A simplifying assumption of our model was that the population dynamics of the resource species are weakly coupled to that of the focal consumer species. This might be a fine approximation for small evolutionary changes, but is likely to be violated as phenotypic changes become sufficiently large. In other words, demographic expansion of the consumer population may change the strength of coupling between consumer and resource species, a fact not accounted for in our dynamically naïve model. If coupling becomes strong, then evolution may push the population dynamics into an unstable orbit, leading to erratic demographic oscillations and local extinctions (Nowak and May 1992; Aviles 1999; Hauert et al. 2006; Wakano et al. 2009; Wakano and Hauert 2011). In addition, other types of population dynamics and ecological feedbacks associated with overlapping generations, which are not accounted for in our model, may also create constraints or novel results.

DISCUSSION

Ecological Feedback on Altruism Evolution

The intensity of local competition is not a static parameter. Altruism, by its very nature, alters local competition by modifying resource abundance and crowding (Fig. 5). Importantly, altruists tend to alter their environment in a way that reduces the fitness benefits they produce. Over the course of evolution, local competition increases (with survival/fecundity altruism) or decreases (with resource-based altruism) until it is too large or too small for the trait to be further beneficial (Fig 5A). This negative eco-evolutionary feedback is a kind of “deterioration of the environment”, which Fisher (1958) noted to be a constraint on adaptive hill climbing. This feedback makes single-trait altruism evolution intrinsically self-limiting and inevitably bound to stall.

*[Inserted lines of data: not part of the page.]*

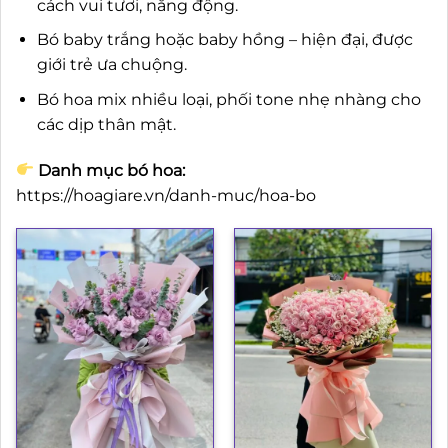
cách vui tươi, năng động.
Bó baby trắng hoặc baby hồng – hiện đại, được
giới trẻ ưa chuộng.
Bó hoa mix nhiều loại, phối tone nhẹ nhàng cho
các dịp thân mật.
Danh mục bó hoa:
https://hoagiare.vn/danh-muc/hoa-bo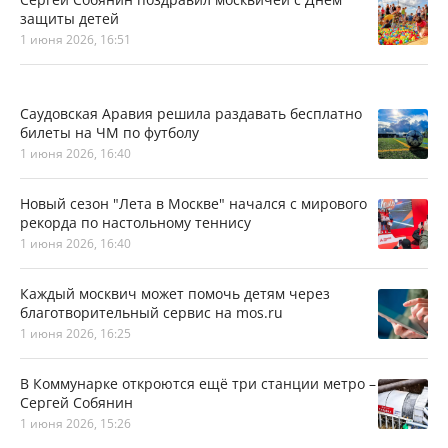
защиты детей
1 июня 2026, 16:51
Саудовская Аравия решила раздавать бесплатно
билеты на ЧМ по футболу
1 июня 2026, 16:40
Новый сезон "Лета в Москве" начался с мирового
рекорда по настольному теннису
1 июня 2026, 16:40
Каждый москвич может помочь детям через
благотворительный сервис на mos.ru
1 июня 2026, 16:25
В Коммунарке откроются ещё три станции метро –
Сергей Собянин
1 июня 2026, 15:26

However, the fact that there are two distinct classes of altruism (r- and K-strategies), each with complementary selection pressures and impacts on their environment, immediately suggests a solution to this self-imposed local competition dilemma. The co-occurrence of both altruism types should allow each to engineer an environment favorable to the other’s evolution. Indeed, this is what we find (Figs. 35). The ability of one trait to impose selection on another is the foundation for co-evolution (Futuyma and Slatkin 1983; Kiester et al. 1984; Dieckmann and Law 1996). The interesting feature of our model is that the traits we investigated influence selection on one-another indirectly via the environment.

Our work highlights the necessary connection between sociality and niche construction. While niche construction models are typically two-locus models, with one locus that experiences selection imposed by a resource, and another locus that modifies this resource (Laland et al. 1996; Odling-Smee et al. 1996; Kerr et al. 1999; Odling-Smee et al. 2003; Lehmann 2007, 2008), we show that sociality allows niche construction to occur in single locus models. That is, sociality is by its very nature niche constructing. More generally, in a geographically structured population, all fitness-influencing traits will modify the intensity of local competition under which they evolve, so that metapopulation evolution will always contain a niche construction component.

Run-away altruism evolution has been demonstrated previously by Breden and Wade (1981), who modeled the positive feedback between sociality and inbreeding. In their model, feedback occurred between altruism and the genetic determinant of altruistic benefits, namely relatedness. Run-away altruism due to two-trait co-evolution has previously been identified by Nakumura and Dieckmann (2009), who found that coevolution of altruism and punishment can lead to a runaway process. Unlike these models, ours considers the feedback between altruism and the ecological determinants of altruistic benefits, namely local competition. Mutually reinforcing, eco-evolutionary feedback between traits leads to their runaway coevolution. This necessary ecological feedback complements recent work investigating the necessary genetical feedback of social evolution (van Baalen and Rand 1998; Powers et al. 2011). Powers et al (2011) showed that social traits alter genetic relatedness as they evolve, which in turn influences the net intensity of selection. Jointly incorporating ecological and genetic feedbacks into future models will reduce the reliance of theoretical results on priori assumptions, and may uncover novel phenomena. Other realistic extensions of our current model include relaxing the assumption of weak-coupling between consumer density and resource density. Niche construction methods are well suited to accomplish this (Laland et al. 1996; Odling-Smee et al. 1996, 2003). Lasting effects of resource alteration have been shown to alter the conditions favoring altruism (Lehmann 2007, 2008, 2010), and to lead to novel evolutionary dynamics (Hauert et al. 2006; Wakano et al. 2009). Allowing for cross-generational resource effects may increase the scope for altruism to evolve in our model, and should be the subject of future investigation.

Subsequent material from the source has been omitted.